How Can Time Series Analysis Benefit From Multiple Modalities? A Survey and Outlook

TL;DR

This paper presents the first comprehensive survey of Multiple Modalities for Time Series Analysis (MM4TSA), outlining three core approaches: TimeAsX (reusing foundation models from other modalities), Time+X (multimodal extensions), and Time2X/X2Time (cross-modality interaction). It categorizes work by modality (text, image, audio, table) and domain (finance, medicine, spatial-temporal), discusses practical datasets and fusion strategies, and identifies key gaps such as modality selection, heterogeneous integration, and unseen-task generalization. The authors propose benchmarks and reasoning-based methods to advance the field and provide an up-to-date GitHub resource with papers and datasets. Overall, the survey highlights the value of leveraging multi-modal information to enhance TSA performance, interpretability, and applicability across diverse domains.

Abstract

Time series analysis (TSA) is a longstanding research topic in the data mining community and has wide real-world significance.
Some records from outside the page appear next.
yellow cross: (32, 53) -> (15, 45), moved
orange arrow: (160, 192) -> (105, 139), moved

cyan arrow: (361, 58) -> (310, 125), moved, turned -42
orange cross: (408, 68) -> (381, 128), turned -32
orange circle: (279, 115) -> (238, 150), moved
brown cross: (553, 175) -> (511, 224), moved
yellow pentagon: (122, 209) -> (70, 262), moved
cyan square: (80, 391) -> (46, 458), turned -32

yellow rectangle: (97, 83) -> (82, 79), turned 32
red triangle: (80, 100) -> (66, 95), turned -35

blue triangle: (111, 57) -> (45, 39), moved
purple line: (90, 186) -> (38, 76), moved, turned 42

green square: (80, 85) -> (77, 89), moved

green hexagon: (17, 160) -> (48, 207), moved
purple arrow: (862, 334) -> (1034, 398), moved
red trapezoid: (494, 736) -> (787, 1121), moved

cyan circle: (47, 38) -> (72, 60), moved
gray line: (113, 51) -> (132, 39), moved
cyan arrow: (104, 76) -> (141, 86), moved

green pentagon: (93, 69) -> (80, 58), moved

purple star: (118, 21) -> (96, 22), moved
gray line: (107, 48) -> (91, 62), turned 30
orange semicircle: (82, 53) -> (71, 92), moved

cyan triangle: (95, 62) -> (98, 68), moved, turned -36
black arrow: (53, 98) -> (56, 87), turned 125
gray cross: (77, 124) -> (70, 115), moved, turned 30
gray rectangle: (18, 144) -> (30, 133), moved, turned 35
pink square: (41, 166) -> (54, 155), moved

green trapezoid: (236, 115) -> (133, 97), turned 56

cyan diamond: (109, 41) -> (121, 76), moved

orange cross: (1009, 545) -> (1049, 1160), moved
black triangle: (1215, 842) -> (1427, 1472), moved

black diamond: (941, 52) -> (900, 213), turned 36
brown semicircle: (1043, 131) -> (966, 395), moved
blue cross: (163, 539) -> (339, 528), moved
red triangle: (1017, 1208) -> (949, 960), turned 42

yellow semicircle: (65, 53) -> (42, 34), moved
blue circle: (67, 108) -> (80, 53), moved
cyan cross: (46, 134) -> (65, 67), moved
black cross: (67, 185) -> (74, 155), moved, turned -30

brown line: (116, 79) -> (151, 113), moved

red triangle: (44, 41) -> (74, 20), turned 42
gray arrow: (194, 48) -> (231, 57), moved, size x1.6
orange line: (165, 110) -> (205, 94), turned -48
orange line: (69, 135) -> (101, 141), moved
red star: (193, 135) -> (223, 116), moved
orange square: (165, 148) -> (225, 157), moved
Compared to "richer" modalities such as language and vision, which have recently experienced explosive development and are densely connected, the time-series modality remains relatively underexplored and isolated. We notice that many recent TSA works have formed a new research field, i.e., Multiple Modalities for TSA (MM4TSA). In general, these MM4TSA works follow a common motivation: how TSA can benefit from multiple modalities. This survey is the first to offer a comprehensive review and a detailed outlook for this emerging field. Specifically, we systematically discuss three benefits: (1) reusing foundation models of other modalities for efficient TSA, (2) multimodal extension for enhanced TSA, and (3) cross-modality interaction for advanced TSA. We further group the works by the introduced modality type, including text, images, audio, tables, and others, within each perspective. Finally, we identify the gaps with future opportunities, including the reused modalities selections, heterogeneous modality combinations, and unseen tasks generalizations, corresponding to the three benefits. We release an up-to-date GitHub repository that includes key papers and resources.

Paper Structure

This paper contains 67 sections, 3 figures, 1 table.

Figures (3)

  • Figure 1: Illustration of three approaches of multiple modalities for TSA (MM4TSA). These three MM4TSA approaches empower TSA from modality reusing, multimodal enhancement, and cross-modal interaction, respectively.
  • Figure 2: A comprehensive taxonomy of MM4TSA. Multiple Modalities For TSA (MM4TSA) is organized into four stages, starting with the benefit approaches (i.e., TimeAsX, Time+X, Time2X & X2Time), followed by modality types (i.e., text, image, audio and table, if available), domain-specific applications (i.e., financial, medical, spatial-temporal TSA) and finally, the gaps and outlooks. For branches with extensive existing research, especially Time As Text (§\ref{['sec:timeAsText']}), Time As Image (§\ref{['sec:timeAsImage']}), and Time + Text (§\ref{['sec:timeWithText']}), we further divide them into more detailed subcategories.
  • Figure 3: Taxonomy of Modality Fusion Solutions.